Désormais, par son talent de compositeur, ses auteurs d’envergure et son expérience de la scène, tout alla très vite. Avec son sens du swing et son énergie électrique, lors de son passage à l’Olympia en 1955, l’hystérie qu’il déclencha fut telle qu’une partie de la salle fut saccagée. L’évènement, largement relayé par la presse, lui conféra son surnom de « Monsieur 100.000 volts », marqua vraiment les grands débuts de sa carrière et son attachement au mythique Olympia dont il reste l'emblème avec un record de plus de trente passages.
Sa fougue, sa jeunesse, sa voix chaleureuse et son tempérament méditerranéen furent autant d'atouts pour établir une complicité avec le public qui ne se démentit jamais. Commença, alors le marathon des galas.
Les années 60, et l’époque « yéyé » avec l’arrivée du rock'n'roll dans le paysage musical français qui mit au placard plus d’un chanteur de la précédente génération, ne le déstabilisa pas. Il écrivit pour ces jeunes, et lui-même enchaîna des succès devenus des grands classiques du répertoire : Et maintenant (1961) –reprise plus de cent fois par des interprètes américains (Presley, Sinatra, James Brown, Dylan, Nina Simone, etc.) et qui, sous le titre « What now my love », fit le tour du monde -, Dimanche à Orly (1963), Nathalie (1964), L'Orange (1964), Quand il est mort le poète (1965), L'important c'est la rose (1967), …, lui valurent des records de vente de disques.

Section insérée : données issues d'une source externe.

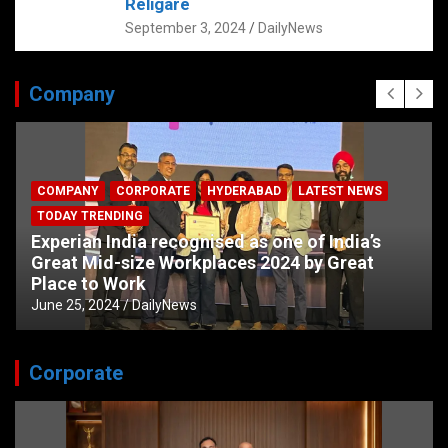
Religare
September 3, 2024
DailyNews
Company
COMPANY
CORPORATE
HYDERABAD
LATEST NEWS
TODAY TRENDING
Experian India recognised as one of India’s
Great Mid-size Workplaces 2024 by Great
Place to Work
June 25, 2024
DailyNews
Corporate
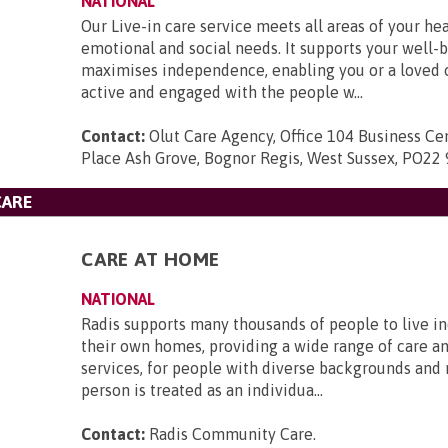
NATIONAL
Our Live-in care service meets all areas of your hea
emotional and social needs. It supports your well-
maximises independence, enabling you or a loved 
active and engaged with the people w...
Contact:
Olut Care Agency, Office 104 Business Ce
Place Ash Grove, Bognor Regis, West Sussex, PO22 
CARE
CARE AT HOME
NATIONAL
Radis supports many thousands of people to live i
their own homes, providing a wide range of care a
services, for people with diverse backgrounds and
person is treated as an individua...
Contact:
Radis Community Care
.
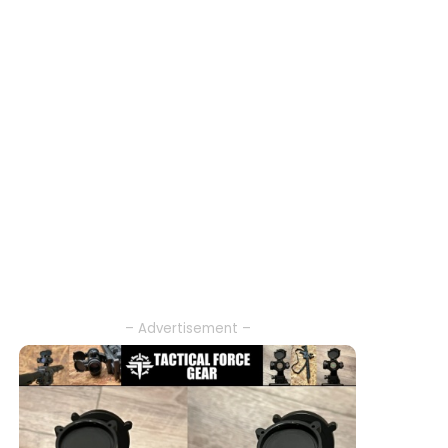
– Advertisement –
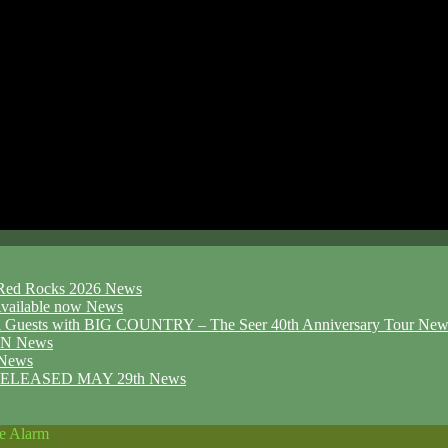
d Red Rocks 2026
News
ailable now
News
l Guests with BIG COUNTRY – The Seer 40th Anniversary Tour
New
ION
News
News
ELEASED MAY 29th
News
he Alarm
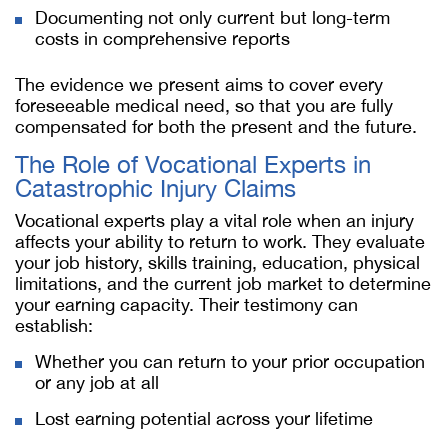
Documenting not only current but long-term
costs in comprehensive reports
The evidence we present aims to cover every
foreseeable medical need, so that you are fully
compensated for both the present and the future.
The Role of Vocational Experts in
Catastrophic Injury Claims
Vocational experts play a vital role when an injury
affects your ability to return to work. They evaluate
your job history, skills training, education, physical
limitations, and the current job market to determine
your earning capacity. Their testimony can
establish:
Whether you can return to your prior occupation
or any job at all
Lost earning potential across your lifetime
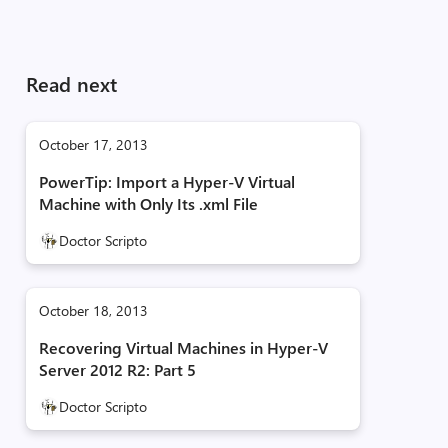
Read next
October 17, 2013
PowerTip: Import a Hyper-V Virtual
Machine with Only Its .xml File
Doctor Scripto
October 18, 2013
Recovering Virtual Machines in Hyper-V
Server 2012 R2: Part 5
Doctor Scripto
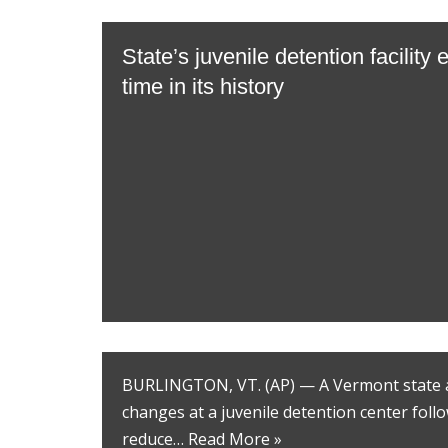
State’s juvenile detention facility e
time in its history
BURLINGTON, VT. (AP) — A Vermont state a
changes at a juvenile detention center foll
reduce…
Read More »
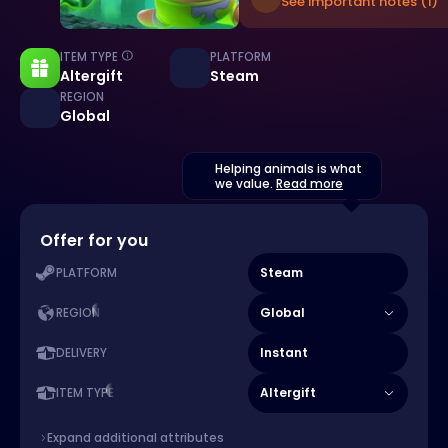
See important notes (1)
ITEM TYPE
PLATFORM
Altergift
Steam
REGION
Global
Helping animals is what
we value.
Read more
Offer for you
Steam
PLATFORM
Global
REGION
Instant
DELIVERY
Altergift
ITEM TYPE
Expand additional attributes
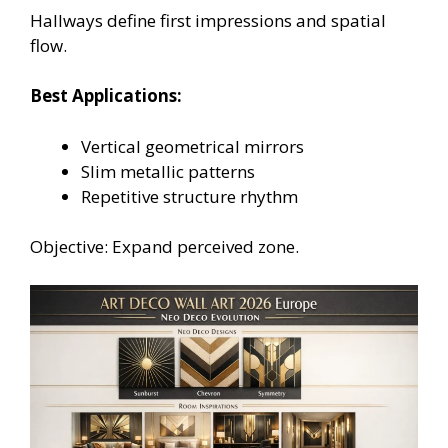
Hallways define first impressions and spatial
flow.
Best Applications:
Vertical geometrical mirrors
Slim metallic patterns
Repetitive structure rhythm
Objective: Expand perceived zone.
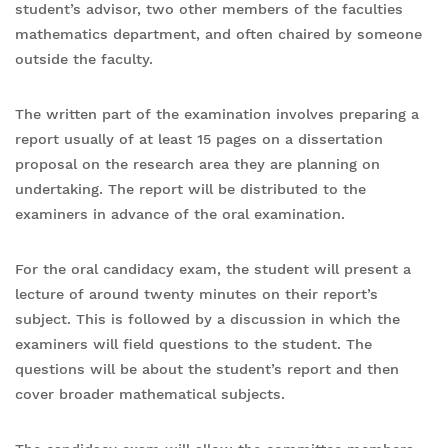
student’s advisor, two other members of the faculties
mathematics department, and often chaired by someone
outside the faculty.
The written part of the examination involves preparing a
report usually of at least 15 pages on a dissertation
proposal on the research area they are planning on
undertaking. The report will be distributed to the
examiners in advance of the oral examination.
For the oral candidacy exam, the student will present a
lecture of around twenty minutes on their report’s
subject. This is followed by a discussion in which the
examiners will field questions to the student. The
questions will be about the student’s report and then
cover broader mathematical subjects.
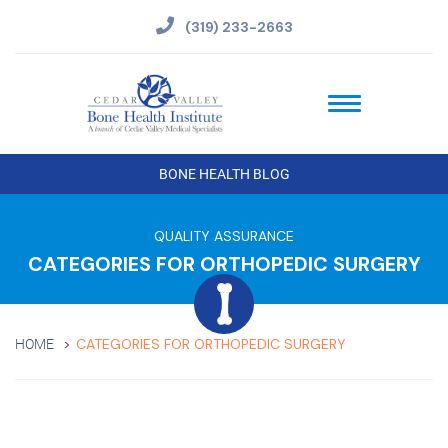
(319) 233-2663
BONE HEALTH BLOG
QUALITY ASSURANCE
CATEGORIES FOR ORTHOPEDIC SURGERY
CATEGORIES FOR ORTHOPEDIC SURGERY
HOME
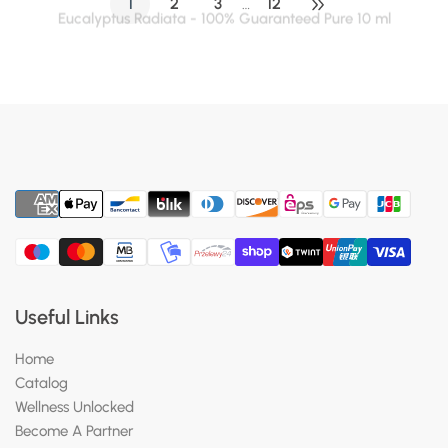
1
2
3
12
…
Useful Links
Home
Catalog
Wellness Unlocked
Become A Partner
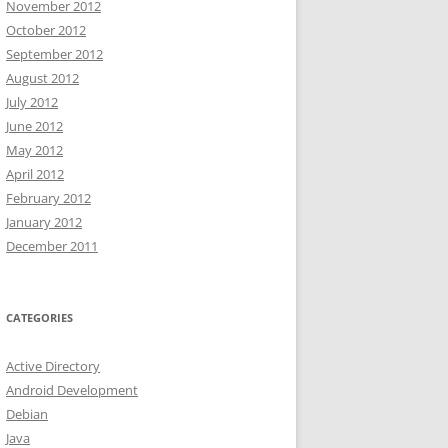
November 2012
October 2012
September 2012
August 2012
July 2012
June 2012
May 2012
April 2012
February 2012
January 2012
December 2011
CATEGORIES
Active Directory
Android Development
Debian
Java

Artiste majeur de la chanson française, sa popularité traversa la décennie 70 avec le même enthousiasme. Il signa de nouveaux tubes comme La Solitude ça n’existe pas.
Démarrées en trombe avec Désirée, les années 1980 se poursuivirent au rythme fou de tournées internationales - notamment aux Etats-Unis où il créa, dans la foulée, une comédie musicale « Madame Roza » qui triompha à Broadway-, et encore des récitals et l’Olympia…
Sa puissance scénique ne perdait rien de son incroyable énergie. Et pourtant. A partir de 1991, la mort de sa mère et celle d’Yves Montand accentuèrent son découragement dû, en partie, au succès qui s’émoussait et avec lequel il ne renouait pas. Et puis, grand fumeur, le cancer du poumon s’était invité dans sa vie effrénée, maladie qu’il évoquait dans la chanson Faut faire avec, extraite de son dernier album éponyme (1999).
Le jour de ses obsèques, alors que le corbillard passait sur le Boulevard des Capucines pour se rendre à l'église de la Madeleine, le célèbre fronton de l'Olympia affichait en lettres de feu Salut Gilbert Bécaud.
Puis, il fut inhumé au cimetière du Père-Lachaise. Et le rideau tomba sur son souvenir davantage que sur sa tombe toujours bien entretenue et fleurie. Car, malgré son immense popularité, sa mémoire s’effaça rapidement, au point que, face à cette amnésie estimée injuste par certains, il fallut attendre quinze ans pour qu’il revienne, un peu, sur le devant de la scène télévisuelle en 2016.